Navigating Apache Spark's Codebase: Architecture and Module Map
Prerequisites
- ›Basic understanding of distributed systems concepts
- ›Familiarity with Scala syntax (case classes, traits, pattern matching)
- ›General knowledge of build tools (Maven or SBT)
Navigating Apache Spark's Codebase: Architecture and Module Map
Apache Spark is one of the largest and most influential open-source data processing engines in existence. Its codebase spans roughly 40 Maven modules, supports four programming languages, and orchestrates computation across thousands of machines. For a newcomer, cracking open this repository can feel overwhelming — where do you even start?
This article provides you with a mental map. We'll survey the monorepo structure, trace the dependency layers from low-level utilities up through the SQL optimizer, follow the path from spark-submit to your running application, and understand the major architectural split between Classic and Connect execution modes introduced in Spark 4.x. By the end, you'll know which directory to look in for any given concern, and how the pieces fit together.
Monorepo Structure and Module Organization
Spark's repository is a classic monorepo: everything lives in one Git repository, built by a single root POM. The root pom.xml enumerates every module:
graph TD
subgraph "Common Utilities"
A[common/sketch]
B[common/kvstore]
C[common/network-common]
D[common/network-shuffle]
E[common/unsafe]
F[common/utils]
G[common/variant]
end
subgraph "Core Engine"
H[core]
end
subgraph "SQL Stack"
I[sql/api]
J[sql/catalyst]
K[sql/core]
L[sql/hive]
M[sql/pipelines]
end
subgraph "Connect"
N[sql/connect/common]
O[sql/connect/server]
P[sql/connect/client/jvm]
end
subgraph "Connectors"
Q[connector/kafka-0-10-sql]
R[connector/avro]
S[connector/protobuf]
end
subgraph "Resource Managers"
T[resource-managers/kubernetes]
U[resource-managers/yarn]
end
C --> H
E --> H
H --> J
I --> K
J --> K
K --> O
K --> L
The modules fall into six logical groups:
| Group | Directory | Purpose |
|---|---|---|
| Common | common/* |
Low-level utilities: networking, memory management, sketches, key-value store |
| Core | core/ |
RDD abstraction, scheduling (DAGScheduler, TaskScheduler), storage (BlockManager), RPC |
| SQL | sql/api, sql/catalyst, sql/core, sql/hive |
The DataFrame/Dataset API, Catalyst optimizer, query execution engine |
| Connect | sql/connect/* |
Client-server architecture: Protobuf protocol, gRPC server, JVM/JDBC clients |
| Connectors | connector/* |
Data source integrations: Kafka, Avro, Protobuf |
| Resource Managers | resource-managers/* |
Cluster manager plugins: Kubernetes, YARN |
There are also language bindings (python/, R/), legacy modules (streaming/, graphx/, mllib/), and build infrastructure (assembly/, launcher/, examples/, repl/).
Tip: The
common/unsafemodule is Spark's off-heap memory layer. It providesPlatformfor raw memory access andUnsafeRowfor the binary row format used throughout the SQL engine — understanding it is key to performance work.

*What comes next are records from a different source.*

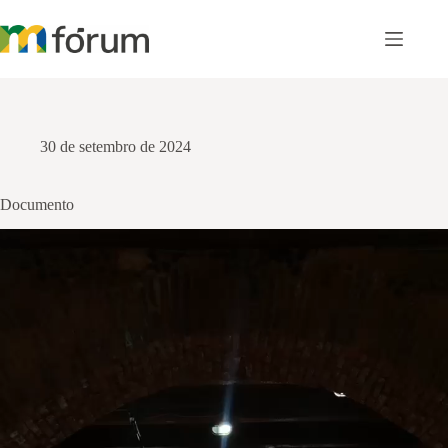
Pular
para
o
conteúdo
30 de setembro de 2024
Documento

The Three-Layer Architecture
Spark's codebase follows a strict layered dependency model. Think of it as three concentric rings:
flowchart TB
subgraph Layer1["Layer 1: Core Engine"]
direction LR
RDD["RDD Abstraction"]
SCHED["DAGScheduler + TaskScheduler"]
STORE["BlockManager + Shuffle"]
RPC["RpcEnv"]
end
subgraph Layer2["Layer 2: SQL/Catalyst"]
direction LR
PARSE["Parser (ANTLR4)"]
ANALYZE["Analyzer"]
OPT["Optimizer"]
PLAN["Physical Planner"]
end
subgraph Layer3["Layer 3: User-Facing API"]
direction LR
SESSION["SparkSession"]
DF["DataFrame / Dataset"]
CONNECT["Spark Connect (gRPC)"]
end
Layer3 --> Layer2
Layer2 --> Layer1
Layer 1 — Core Engine (core/) provides the distributed compute primitives. The RDD (Resilient Distributed Dataset) is the fundamental abstraction: an immutable, partitioned collection with lineage-based fault tolerance. The DAGScheduler breaks computation into stages, the TaskScheduler ships tasks to executors, and BlockManager handles storage.
Layer 2 — SQL/Catalyst (sql/catalyst/, sql/core/) is where Spark SQL lives. The Catalyst optimizer transforms SQL or DataFrame operations through a pipeline: parsing → analysis → optimization → physical planning. The output is a physical plan (SparkPlan) whose execute() method produces an RDD[InternalRow] — bridging back down to Layer 1.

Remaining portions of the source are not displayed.